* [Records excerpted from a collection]
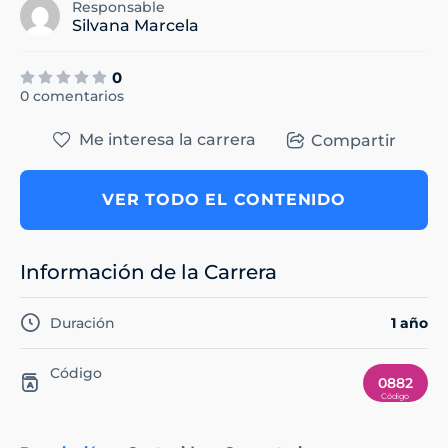
Responsable
Silvana Marcela
0
0 comentarios
Me interesa la carrera
Compartir
VER TODO EL CONTENIDO
Información de la Carrera
Duración
1 año
Código
0882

* [TASK PROMPT] Every entry above needs to be duplicated precisely, and none of the pictures should appear.

* [RESPONSE]
Responsable
Silvana Marcela
0
0 comentarios
Me interesa la carrera
Compartir
VER TODO EL CONTENIDO
Información de la Carrera
Duración
1 año
Código
0882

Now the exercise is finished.